━━━━━ DATA LISTING

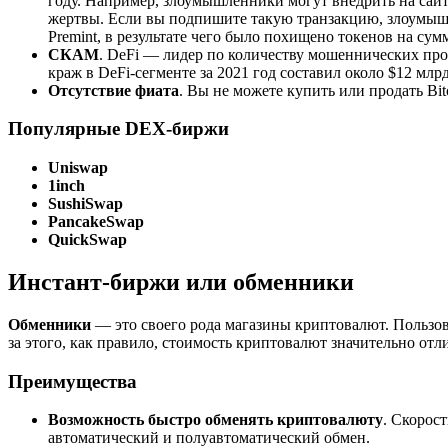
году. Например, злоумышленники могут внедрить на сайт
жертвы. Если вы подпишите такую транзакцию, злоумышл
Premint, в результате чего было похищено токенов на сум
СКАМ
. DeFi — лидер по количеству мошеннических пр
краж в DeFi-сегменте за 2021 год составил около $12 м
Отсутствие фиата
. Вы не можете купить или продать Bit
Популярные DEX-биржи
Uniswap
1inch
SushiSwap
PancakeSwap
QuickSwap
Инстант-биржи или обменники
Обменники
— это своего рода магазины криптовалют. Пользо
за этого, как правило, стоимость криптовалют значительно отл
Преимущества
Возможность быстро обменять криптовалюту
. Скорос
автоматический и полуавтоматический обмен.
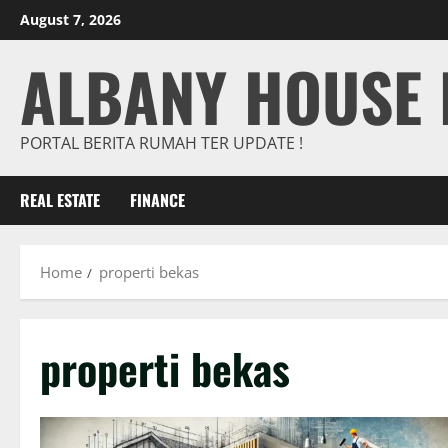
Skip
August 7, 2026
to
ALBANY HOUSE 
content
PORTAL BERITA RUMAH TER UPDATE !
REAL ESTATE
FINANCE
Home
properti bekas
properti bekas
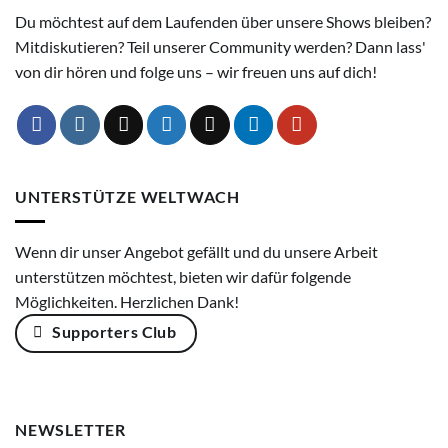
Du möchtest auf dem Laufenden über unsere Shows bleiben?
Mitdiskutieren? Teil unserer Community werden? Dann lass'
von dir hören und folge uns – wir freuen uns auf dich!
UNTERSTÜTZE WELTWACH
Wenn dir unser Angebot gefällt und du unsere Arbeit
unterstützen möchtest, bieten wir dafür folgende
Möglichkeiten. Herzlichen Dank!
Supporters Club
NEWSLETTER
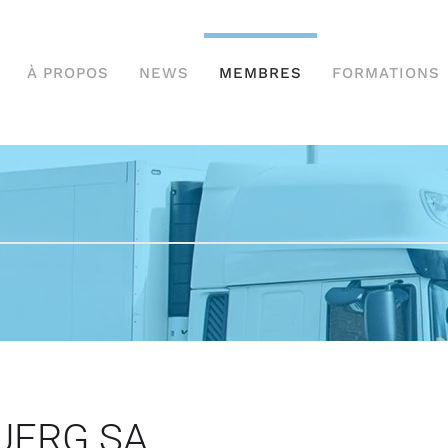
À PROPOS
NEWS
MEMBRES
FORMATIONS
UERG SA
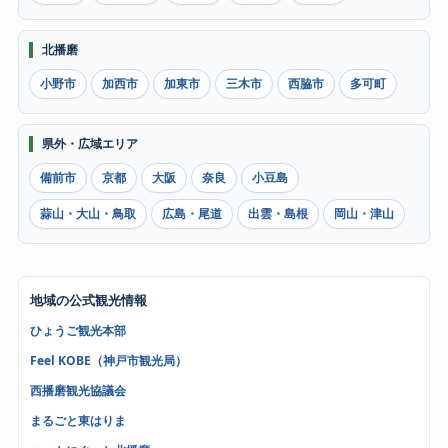
北播磨
小野市
加西市
加東市
三木市
西脇市
多可町
県外・広域エリア
備前市
京都
大阪
奈良
小豆島
蒜山・大山・鳥取
広島・尾道
出雲・島根
岡山・津山
地域の公式観光情報
ひょうご観光本部
Feel KOBE（神戸市観光局）
西播磨観光協議会
まるごと東はりま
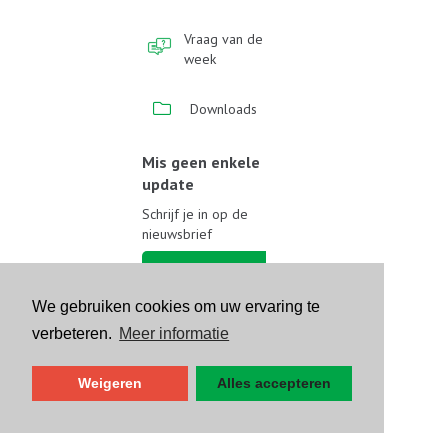
Vraag van de
week
Downloads
Mis geen enkele
update
Schrijf je in op de
nieuwsbrief
Schrijf je in
We gebruiken cookies om uw ervaring te
Volg ons op sociale media
verbeteren.
Meer informatie
Weigeren
Alles accepteren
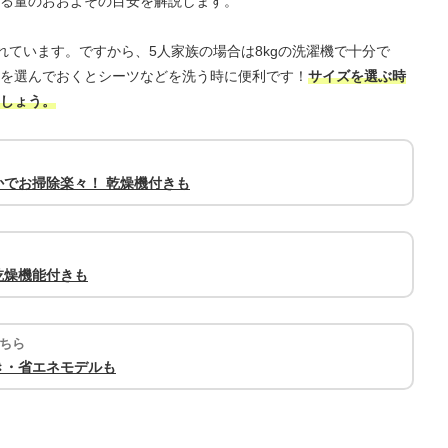
る量のおおよその目安を解説します。
されています。ですから、5人家族の場合は8kgの洗濯機で十分で
を選んでおくとシーツなどを洗う時に便利です！
サイズを選ぶ時
しょう。
でお掃除楽々！ 乾燥機付きも
乾燥機能付きも
ちら
き・省エネモデルも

━━━━━━━━━━

WORK REQUIRED -
With the pictures left out, return the listing above exactly as it stands.

EXERCISE SOLUTION -
году. Например, злоумышленники могут внедрить на сайт
жертвы. Если вы подпишите такую транзакцию, злоумышл
Premint, в результате чего было похищено токенов на сум
СКАМ
. DeFi — лидер по количеству мошеннических пр
краж в DeFi-сегменте за 2021 год составил около $12 м
Отсутствие фиата
. Вы не можете купить или продать Bit
Популярные DEX-биржи
Uniswap
1inch
SushiSwap
PancakeSwap
QuickSwap
Инстант-биржи или обменники
Обменники
— это своего рода магазины криптовалют. Пользо
за этого, как правило, стоимость криптовалют значительно отл
Преимущества
Возможность быстро обменять криптовалюту
. Скорос
автоматический и полуавтоматический обмен.
Skip
August 7, 2026
to
ALBANY HOUSE 
content
PORTAL BERITA RUMAH TER UPDATE !
REAL ESTATE
FINANCE
Home
properti bekas
properti bekas
Du möchtest auf dem Laufenden über unsere Shows bleiben?
Mitdiskutieren? Teil unserer Community werden? Dann lass'
von dir hören und folge uns – wir freuen uns auf dich!
UNTERSTÜTZE WELTWACH
Wenn dir unser Angebot gefällt und du unsere Arbeit
unterstützen möchtest, bieten wir dafür folgende
Möglichkeiten. Herzlichen Dank!
Supporters Club
NEWSLETTER
À PROPOS
NEWS
MEMBRES
FORMATIONS
UERG SA
北播磨
小野市
加西市
加東市
三木市
西脇市
多可町
県外・広域エリア
備前市
京都
大阪
奈良
小豆島
蒜山・大山・鳥取
広島・尾道
出雲・島根
岡山・津山
地域の公式観光情報
ひょうご観光本部
Feel KOBE（神戸市観光局）
西播磨観光協議会
まるごと東はりま
Vraag van de
week
Downloads
Mis geen enkele
update
Schrijf je in op de
nieuwsbrief
Schrijf je in
We gebruiken cookies om uw ervaring te
Volg ons op sociale media
verbeteren.
Meer informatie
Weigeren
Alles accepteren
る量のおおよその目安を解説します。
されています。ですから、5人家族の場合は8kgの洗濯機で十分で
を選んでおくとシーツなどを洗う時に便利です！
サイズを選ぶ時
しょう。
でお掃除楽々！ 乾燥機付きも
乾燥機能付きも
ちら
き・省エネモデルも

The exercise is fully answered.